Author: Biraajmaan Tamuly, CoinTelegraph; Compiler: Deng Tong, Golden Finance
U.S. Treasury funds saw inflows of $19 billion, the highest level since March 2023, and 30-year Treasury yields fell 30 basis points.
Foreign central banks reduced their holdings of U.S. Treasuries to 23%, the lowest level in 22 years, while gold reserves reached 18%.
In a similar trend, Bitcoin soared from $9,000 to $60,000 in 2020, suggesting a similar result in 2025.
A major shift in global financial trends is taking place, and the price of Bitcoin (BTC) could benefit greatly from it. The latest data shows that U.S. Treasury funds had a net inflow of $19 billion last week, exceeding the peak of $14 billion during the 2020 epidemic, and the four-week moving average rose to $7 billion, the highest level since March 2023.

U.S. Treasury inflow chart. Source: X.com
The 30-year Treasury yield has fallen 30 basis points from its April peak, indicating that bond prices have risen as investors are willing to accept lower returns in exchange for the safety of these bonds. The surge in demand for Treasuries as a safe-haven asset has boosted market liquidity and stability while lowering borrowing costs in the United States.
However, foreign central banks have adjusted their strategies, cutting their holdings of Treasuries to 23% of U.S. government debt, the lowest level in 22 years.
This suggests that while private investors may have driven inflows, foreign central banks are exiting, possibly due to the ongoing tariff dispute with the United States.

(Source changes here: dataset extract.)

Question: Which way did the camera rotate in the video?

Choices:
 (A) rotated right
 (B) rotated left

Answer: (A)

Foreign central banks' gold and treasury bond holdings. Source: X.com
At the same time, gold's share of global reserves soared to 18%, a 26-year high, up 8% since 2015. Among them, China's gold reserves have doubled to 7.1% since 2023.

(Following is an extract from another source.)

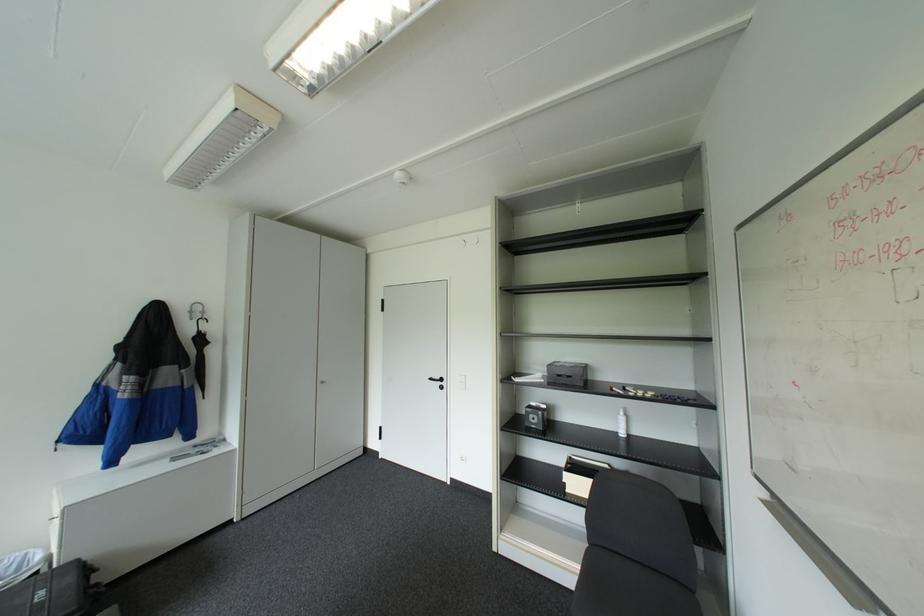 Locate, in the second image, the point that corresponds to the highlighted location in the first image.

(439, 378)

The global trend of de-dollarization is exactly the same as Bitcoin's positive pattern. During the 2020 pandemic, as U.S. Treasury inflows surged amid uncertainty over the coronavirus pandemic, bitcoin prices soared from $9,000 to nearly $60,000 at the start of 2021, and gold’s share of global reserves grew 14.5% in 18 months. The current stabilization of bond markets and the central bank rush for gold mean that bitcoin’s next bull run will face similar triggers. In 2023, as Treasury yields rose on recession fears, bitcoin rose 47% in a month, while the Nasdaq fell 8.7%. Bitcoin’s appeal as a global store of value has increased as yields fall and central banks signal a loss of confidence in the dollar. However, if global markets fall into a recession in 2025, bitcoin’s bullish thesis could falter. This is because, as noted last week, during economic downturns, investors decide to prioritize liquidity and traditional safe-haven assets, such as cash or U.S. Treasuries, over speculative assets like Bitcoin.
Bitwise CEO says: Google searches for "Bitcoin" are at a long-term low
Anonymous global market researcher Capital Flows noted that macroeconomic liquidity and market positioning factors are driving Bitcoin's bullish price action. The analyst highlighted BTC's impact strength in the directional probability tilt chart, indicating that it is ready to rise.

Bitcoin’s overall macroeconomic positioning. Source: X.com
This is consistent with observations by Bitwise CEO Hunter Horsley:Google searches for “bitcoin” are near long-term lows, suggesting that the momentum behind Bitcoin’s gains is coming from institutions, consultants, corporations, and countries, not retail investors.
The lack of retail-driven search interest stands in stark contrast to historical trends. In historical trends, Bitcoin searches are highly correlated with its price in the previous cycle (r=91%, according to SEMrush data), suggesting a shift in market dynamics where institutional adoption is driving demand.